Os nazistas mataram 4 milhões de judeus entre 1942 e 1945. Só entre agosto e outubro de 1942 foram 1,5 milhão. Nada na História contemporânea sequer se aproxima daquilo. Mas, se o IPC estiver correto, quando a imprensa entrar com liberdade em Gaza registrará imagens da tragédia produzida pelo governo Netanyahu que serão associadas ao Holocausto. O terror que o governo Netanyahu está construindo liberará incontáveis antissemitas da vergonha de se mostrarem como são, e as vítimas maiores serão judeus na diáspora. Netanyahu não só foi incapaz de garantir a segurança de judeus no 7 de Outubro, como está conduzindo uma guerra bárbara que o Exército e a sociedade israelense rejeitam.

Em parte, é verdade, os judeus serão responsabilizados pelos crimes do sionismo. Mas, é preciso deixar claro que são crimes do sionismo, não especificamente de Netaniahu e, como diz o rabino Israel Weiss, é preciso acabar com o Estado sionista que coloniza a Palestina, pois ele é o centro do antissemitismo em todo o mundo.

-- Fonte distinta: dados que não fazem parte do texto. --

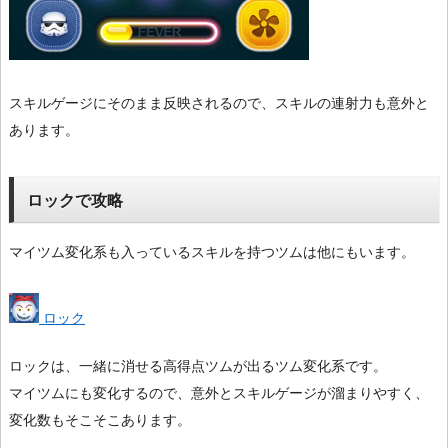
スキルゲージにそのまま反映されるので、スキルの連射力も意外と
あります。
ロックで攻略
マイツム変化系も入っているスキルを持つツムは他にもいます。
ロック
ロックは、一緒に消せる高得点ツムが出るツム変化系です。
マイツムにも変化するので、意外とスキルゲージが溜まりやすく、
変化数もそこそこあります。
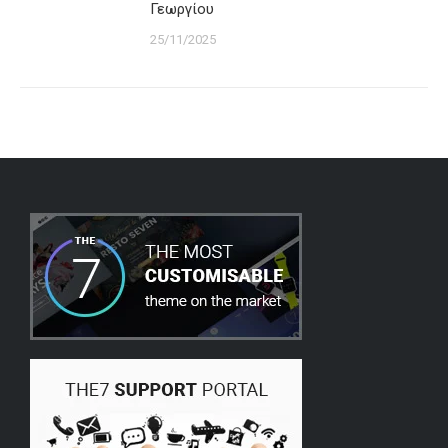
Γεωργίου
25/11/2025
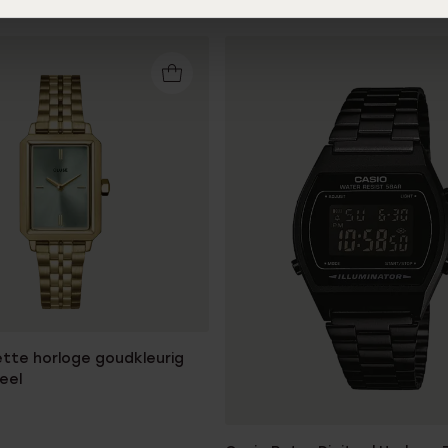
ette horloge goudkleurig
teel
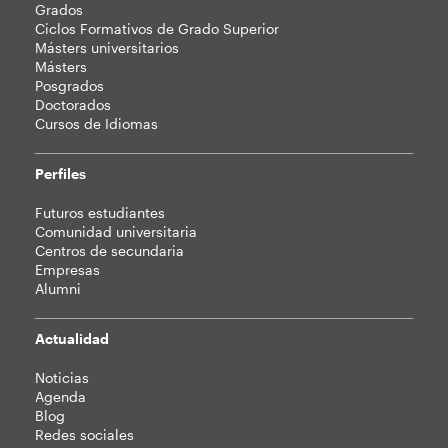
Grados
web
Ciclos Formativos de Grado Superior
Másters universitarios
Másters
Posgrados
Doctorados
Cursos de Idiomas
Perfiles
Futuros estudiantes
Comunidad universitaria
Centros de secundaria
Empresas
Alumni
Actualidad
Noticias
Agenda
Blog
Redes sociales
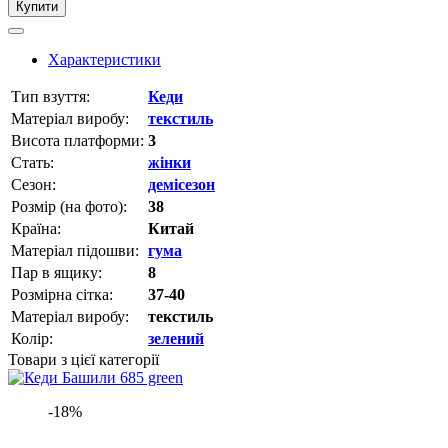
Купити
Характеристики
Тип взуття:
Кеди
Матеріал виробу:
текстиль
Висота платформи:
3
Стать:
жінки
Сезон:
демісезон
Розмір (на фото):
38
Країна:
Китай
Матеріал підошви:
гума
Пар в ящику:
8
Розмірна сітка:
37-40
Матеріал виробу:
текстиль
Колір:
зелений
Товари з цієї категорії
-18%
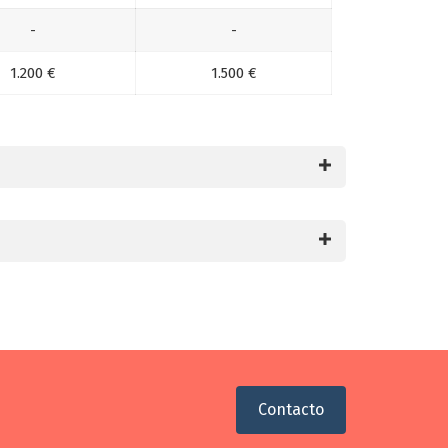
-
-
1.200 €
1.500 €
Contacto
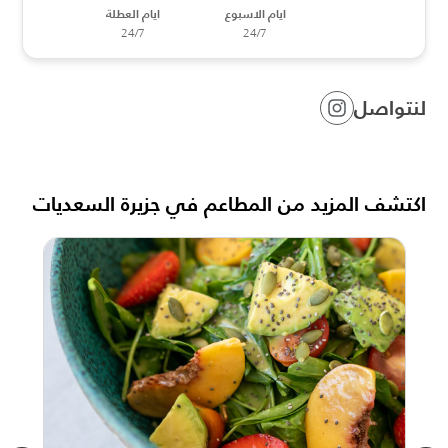
ايام الاسبوع
ايام العطلة
24/7
24/7
لنتواصل
اكتشف المزيد من المطاعم في جزيرة السعديات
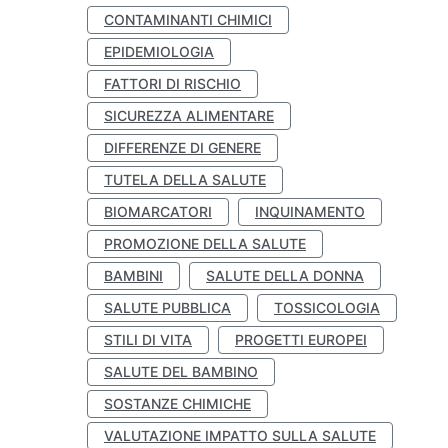
CONTAMINANTI CHIMICI
EPIDEMIOLOGIA
FATTORI DI RISCHIO
SICUREZZA ALIMENTARE
DIFFERENZE DI GENERE
TUTELA DELLA SALUTE
BIOMARCATORI
INQUINAMENTO
PROMOZIONE DELLA SALUTE
BAMBINI
SALUTE DELLA DONNA
SALUTE PUBBLICA
TOSSICOLOGIA
STILI DI VITA
PROGETTI EUROPEI
SALUTE DEL BAMBINO
SOSTANZE CHIMICHE
VALUTAZIONE IMPATTO SULLA SALUTE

Fora isso, ainda, muitos outros genocídios tiveram números parecidos. Ele mesmo citou os 3 milhões em Bengala, os EUA mataram no Japão quase 1 milhão de pessoas em poucos meses, os nazistas mataram muito mais soviéticos do que judeus. Saindo da Segunda Guerra temos o genocídio em Ruanda que matou mais de um milhão de pessoas em dois meses, os genocídios no Camboja, Vietnã e Laos também têm números altíssimos.

Mas nenhum se assemelha ao caso palestino, já que Gaza tinha cerca de 2 milhões de pessoas e os sionistas mataram oficialmente 60 mil, mas, há indícios de que os números chegam a quase 500 mil pessoas, ou um quarto de toda a população local.

Por fim, fica evidente que o jornalista não se preocupa com a fome dos palestinos, pois, por que é que alguém não se importaria com a morte de crianças pelos bombardeios, mas se importaria com sua morte pela fome? Fora que, como dissemos, a fome é usada como arma de guerra por “Israel” contra Gaza há quase vinte anos.

Pedro Doria só começa a se preocupar agora pois percebe que não há futuro para Netaniahu, mas acredita que ainda seja possível salvar “Israel”, mesmo com a derrota na guerra para os militantes do Hamas.